**Source data**
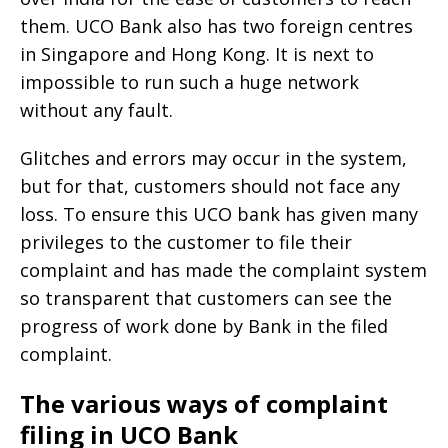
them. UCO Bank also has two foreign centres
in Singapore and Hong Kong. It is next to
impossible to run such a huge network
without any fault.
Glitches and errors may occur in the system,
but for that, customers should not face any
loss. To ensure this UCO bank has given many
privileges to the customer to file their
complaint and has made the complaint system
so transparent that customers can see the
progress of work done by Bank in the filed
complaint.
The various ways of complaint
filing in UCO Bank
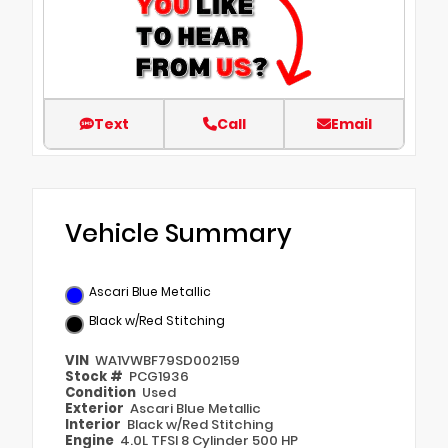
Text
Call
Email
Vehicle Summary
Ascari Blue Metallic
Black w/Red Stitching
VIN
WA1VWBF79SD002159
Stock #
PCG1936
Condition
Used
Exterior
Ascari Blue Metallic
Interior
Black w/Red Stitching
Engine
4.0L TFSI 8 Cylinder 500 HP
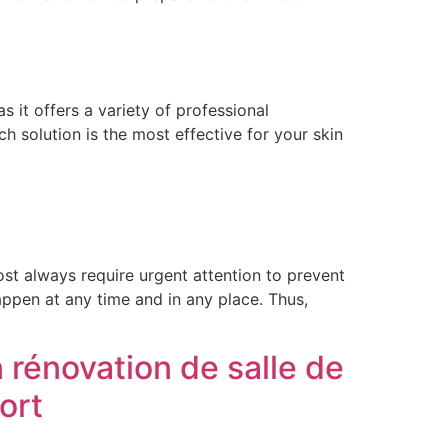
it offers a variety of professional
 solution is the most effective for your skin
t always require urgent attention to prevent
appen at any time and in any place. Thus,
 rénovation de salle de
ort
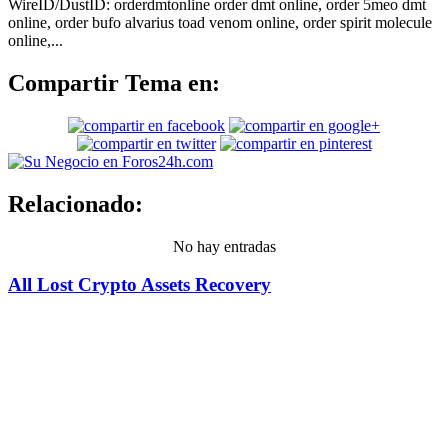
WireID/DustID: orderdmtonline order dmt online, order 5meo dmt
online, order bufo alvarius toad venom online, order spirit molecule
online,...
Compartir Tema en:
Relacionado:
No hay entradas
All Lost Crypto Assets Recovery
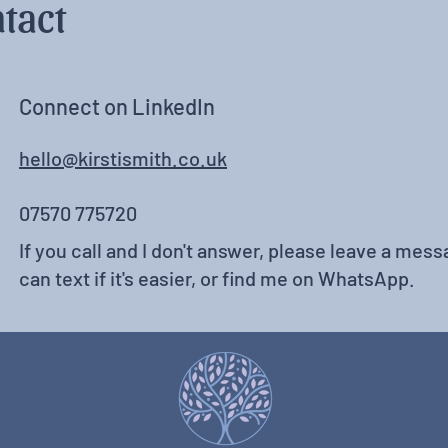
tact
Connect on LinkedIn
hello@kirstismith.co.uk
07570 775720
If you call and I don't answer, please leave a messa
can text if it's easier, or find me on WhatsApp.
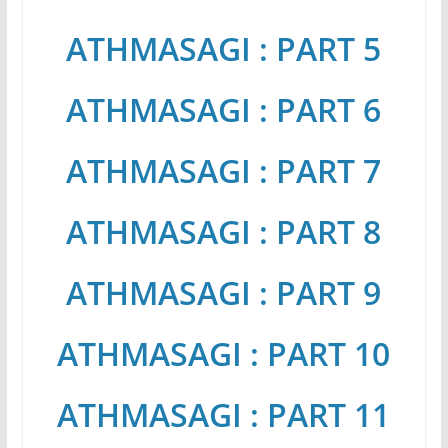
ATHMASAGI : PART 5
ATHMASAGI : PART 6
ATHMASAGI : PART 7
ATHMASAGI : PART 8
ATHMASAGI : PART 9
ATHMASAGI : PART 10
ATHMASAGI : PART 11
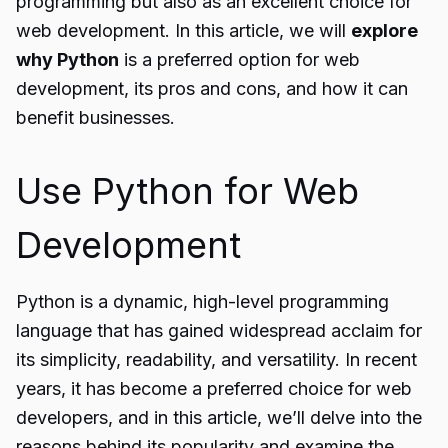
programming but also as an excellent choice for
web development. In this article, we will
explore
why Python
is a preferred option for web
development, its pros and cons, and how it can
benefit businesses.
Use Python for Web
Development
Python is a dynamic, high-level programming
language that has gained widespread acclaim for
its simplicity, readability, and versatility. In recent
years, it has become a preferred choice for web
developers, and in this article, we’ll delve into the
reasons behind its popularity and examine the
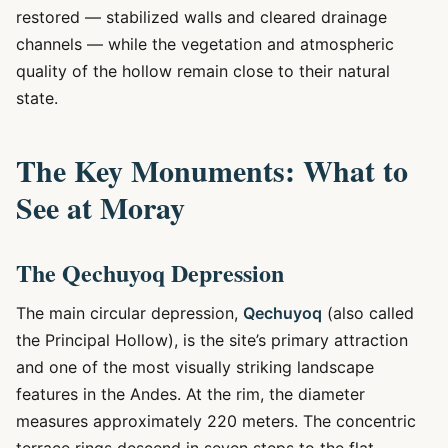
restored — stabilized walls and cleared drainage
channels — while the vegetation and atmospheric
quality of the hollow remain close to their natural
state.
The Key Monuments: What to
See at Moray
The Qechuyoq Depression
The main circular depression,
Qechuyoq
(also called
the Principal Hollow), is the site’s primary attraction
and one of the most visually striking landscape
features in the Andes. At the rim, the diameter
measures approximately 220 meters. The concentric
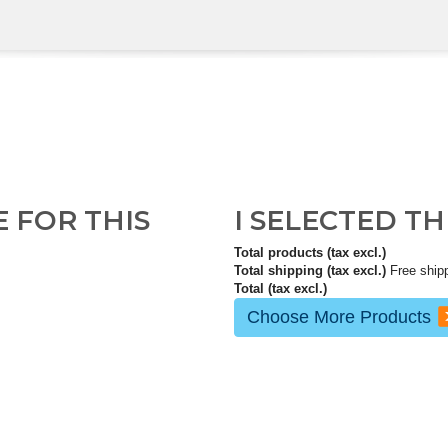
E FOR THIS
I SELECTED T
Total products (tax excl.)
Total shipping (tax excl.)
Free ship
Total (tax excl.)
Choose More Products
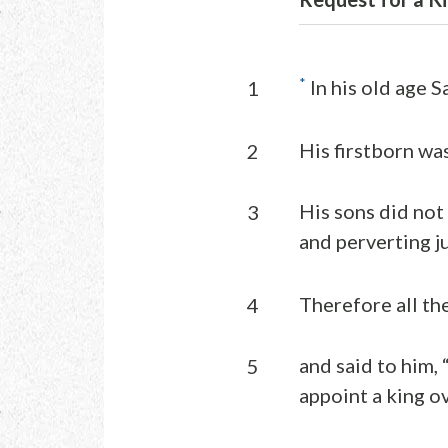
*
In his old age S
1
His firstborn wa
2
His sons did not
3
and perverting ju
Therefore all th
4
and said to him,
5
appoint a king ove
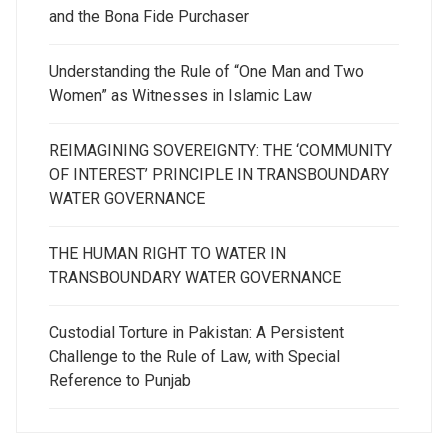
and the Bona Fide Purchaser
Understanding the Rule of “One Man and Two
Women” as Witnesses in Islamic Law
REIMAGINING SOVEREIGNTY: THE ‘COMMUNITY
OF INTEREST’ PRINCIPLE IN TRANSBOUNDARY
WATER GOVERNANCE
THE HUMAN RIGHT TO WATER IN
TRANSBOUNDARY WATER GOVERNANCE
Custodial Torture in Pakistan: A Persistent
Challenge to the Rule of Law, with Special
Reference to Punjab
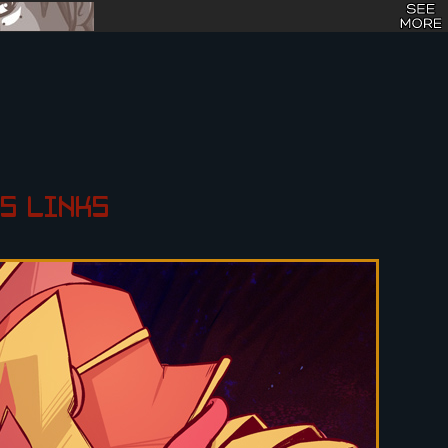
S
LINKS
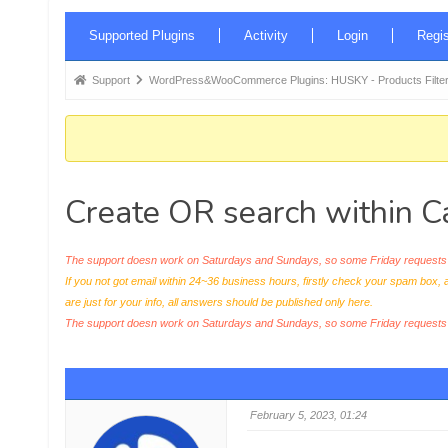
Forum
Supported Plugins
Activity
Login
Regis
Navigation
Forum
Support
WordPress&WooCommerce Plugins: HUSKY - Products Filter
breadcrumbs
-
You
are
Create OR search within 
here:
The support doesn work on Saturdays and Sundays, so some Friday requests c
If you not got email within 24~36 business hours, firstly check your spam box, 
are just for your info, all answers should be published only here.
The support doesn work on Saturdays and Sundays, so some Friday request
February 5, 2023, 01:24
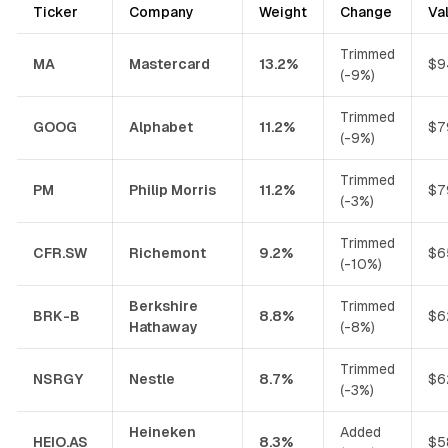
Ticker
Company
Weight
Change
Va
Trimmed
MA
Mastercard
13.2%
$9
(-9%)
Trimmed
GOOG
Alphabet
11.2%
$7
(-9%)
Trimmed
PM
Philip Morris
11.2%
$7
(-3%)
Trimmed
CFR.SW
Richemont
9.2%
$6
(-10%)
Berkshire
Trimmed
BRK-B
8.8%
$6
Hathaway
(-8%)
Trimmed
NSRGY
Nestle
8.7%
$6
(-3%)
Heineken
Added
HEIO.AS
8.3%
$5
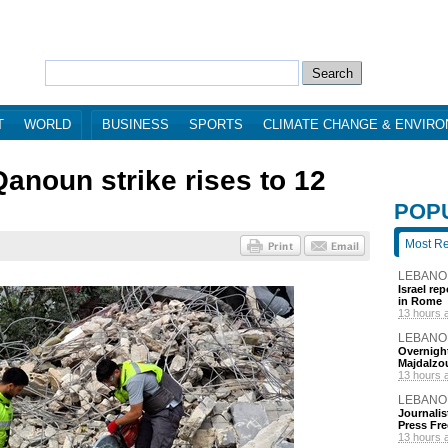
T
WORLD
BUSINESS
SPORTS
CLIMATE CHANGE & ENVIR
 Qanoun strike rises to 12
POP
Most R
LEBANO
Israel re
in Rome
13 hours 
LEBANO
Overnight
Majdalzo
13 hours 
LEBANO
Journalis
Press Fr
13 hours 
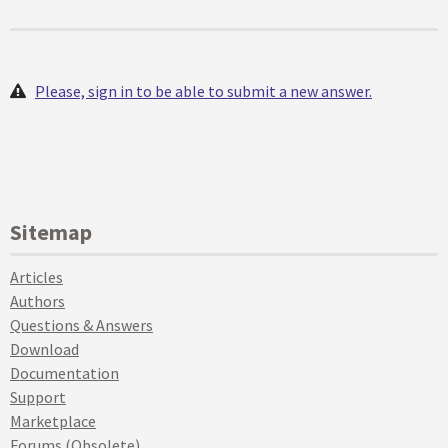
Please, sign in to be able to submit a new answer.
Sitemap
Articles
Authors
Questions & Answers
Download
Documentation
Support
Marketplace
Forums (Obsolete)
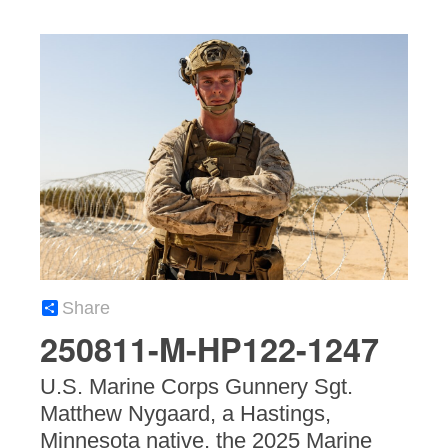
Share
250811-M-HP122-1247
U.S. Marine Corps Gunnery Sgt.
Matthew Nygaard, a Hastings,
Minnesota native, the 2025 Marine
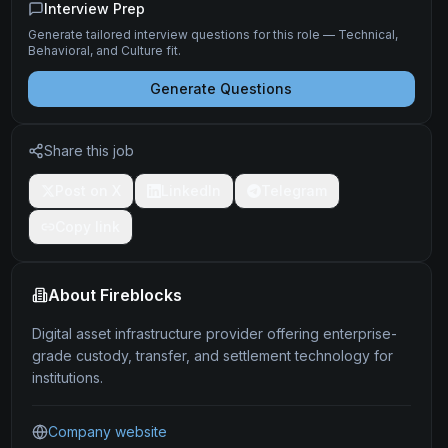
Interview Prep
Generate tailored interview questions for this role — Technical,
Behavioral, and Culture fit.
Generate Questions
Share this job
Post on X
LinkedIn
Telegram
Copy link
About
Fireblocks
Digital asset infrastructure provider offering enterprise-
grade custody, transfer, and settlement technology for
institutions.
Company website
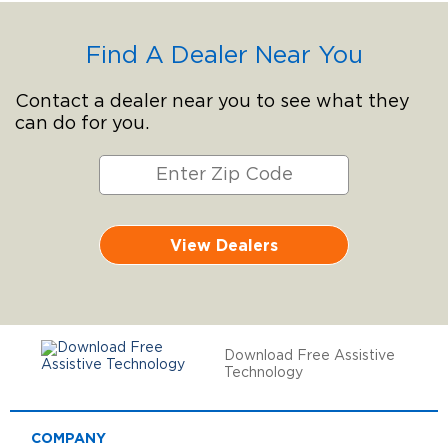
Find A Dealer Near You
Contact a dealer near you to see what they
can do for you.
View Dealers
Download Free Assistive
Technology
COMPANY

**Problem description**
List every line above that contains the word "choice".

**Solution to this task**
programming but also as an excellent choice for
years, it has become a preferred choice for web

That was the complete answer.